Output each record below exactly. No images go in the copy.

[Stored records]
----
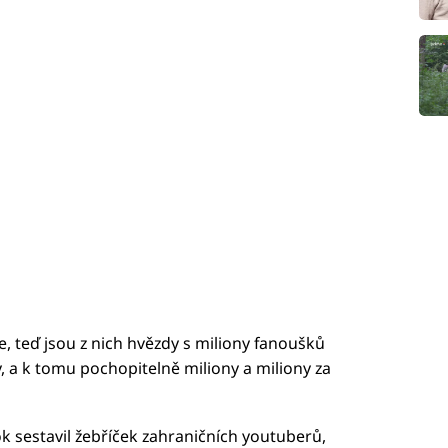
e, teď jsou z nich hvězdy s miliony fanoušků
y, a k tomu pochopitelně miliony a miliony za
ok sestavil žebříček zahraničních youtuberů,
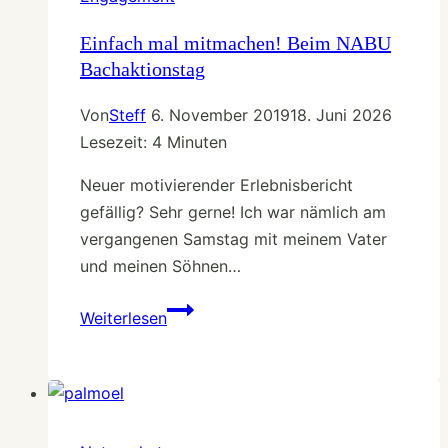
zu
einem
Einfach mal mitmachen! Beim NABU
Bachaktionstag
langen,
gesunden
Von
Steff
6. November 2019
18. Juni 2026
Leben
Lesezeit:
4
Minuten
Neuer motivierender Erlebnisbericht
gefällig? Sehr gerne! Ich war nämlich am
vergangenen Samstag mit meinem Vater
und meinen Söhnen…
Einfach
Weiterlesen
mal
mitmachen!
Beim
NABU
Bachaktionstag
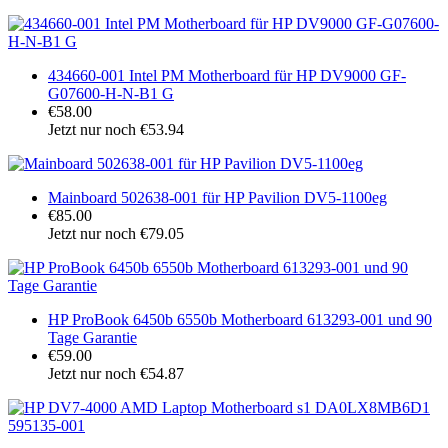
434660-001 Intel PM Motherboard für HP DV9000 GF-
G07600-H-N-B1 G
€58.00
Jetzt nur noch €53.94
Mainboard 502638-001 für HP Pavilion DV5-1100eg
€85.00
Jetzt nur noch €79.05
HP ProBook 6450b 6550b Motherboard 613293-001 und 90
Tage Garantie
€59.00
Jetzt nur noch €54.87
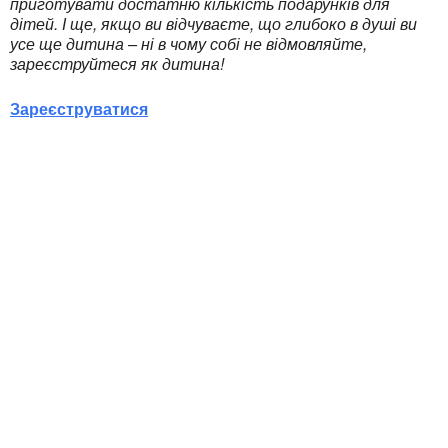
приготувати достатню кількість подарунків для
дітей. І ще, якщо ви відчуваєте, що глибоко в душі ви
усе ще дитина – ні в чому собі не відмовляйте,
зареєструйтеся як дитина!
Зареєструватися
Ukrainian Cultural Center of New England is
a non-profit, tax-exempt charitable
organization under Section 501(c)(3) of the
Internal Revenue Code and is a registered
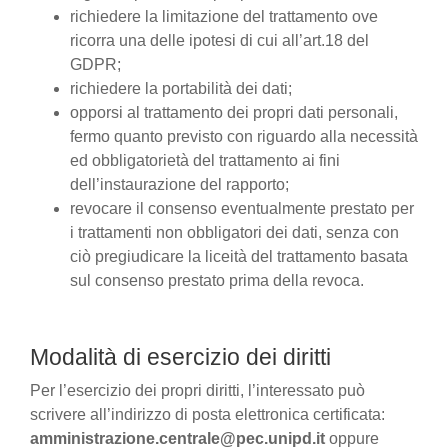
richiedere la limitazione del trattamento ove
ricorra una delle ipotesi di cui all’art.18 del
GDPR;
richiedere la portabilità dei dati;
opporsi al trattamento dei propri dati personali,
fermo quanto previsto con riguardo alla necessità
ed obbligatorietà del trattamento ai fini
dell’instaurazione del rapporto;
revocare il consenso eventualmente prestato per
i trattamenti non obbligatori dei dati, senza con
ciò pregiudicare la liceità del trattamento basata
sul consenso prestato prima della revoca.
Modalità di esercizio dei diritti
Per l’esercizio dei propri diritti, l’interessato può
scrivere all’indirizzo di posta elettronica certificata:
amministrazione.centrale@pec.unipd.it
oppure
----
- _Task answer_
e, teď jsou z nich hvězdy s miliony fanoušků
y, a k tomu pochopitelně miliony a miliony za
ok sestavil žebříček zahraničních youtuberů,
zu
einem
Einfach mal mitmachen! Beim NABU
Bachaktionstag
langen,
gesunden
Von
Steff
6. November 2019
18. Juni 2026
Leben
Lesezeit:
4
Minuten
Neuer motivierender Erlebnisbericht
gefällig? Sehr gerne! Ich war nämlich am
vergangenen Samstag mit meinem Vater
und meinen Söhnen…
Einfach
Weiterlesen
mal
mitmachen!
Beim
NABU
Bachaktionstag
434660-001 Intel PM Motherboard für HP DV9000 GF-
G07600-H-N-B1 G
€58.00
Jetzt nur noch €53.94
Mainboard 502638-001 für HP Pavilion DV5-1100eg
€85.00
Jetzt nur noch €79.05
HP ProBook 6450b 6550b Motherboard 613293-001 und 90
Tage Garantie
€59.00
Jetzt nur noch €54.87
приготувати достатню кількість подарунків для
дітей. І ще, якщо ви відчуваєте, що глибоко в душі ви
усе ще дитина – ні в чому собі не відмовляйте,
зареєструйтеся як дитина!
Зареєструватися
Ukrainian Cultural Center of New England is
a non-profit, tax-exempt charitable
organization under Section 501(c)(3) of the
Internal Revenue Code and is a registered
richiedere la limitazione del trattamento ove
ricorra una delle ipotesi di cui all’art.18 del
GDPR;
richiedere la portabilità dei dati;
opporsi al trattamento dei propri dati personali,
fermo quanto previsto con riguardo alla necessità
ed obbligatorietà del trattamento ai fini
dell’instaurazione del rapporto;
revocare il consenso eventualmente prestato per
i trattamenti non obbligatori dei dati, senza con
ciò pregiudicare la liceità del trattamento basata
sul consenso prestato prima della revoca.
Modalità di esercizio dei diritti
Per l’esercizio dei propri diritti, l’interessato può
scrivere all’indirizzo di posta elettronica certificata:
amministrazione.centrale@pec.unipd.it
oppure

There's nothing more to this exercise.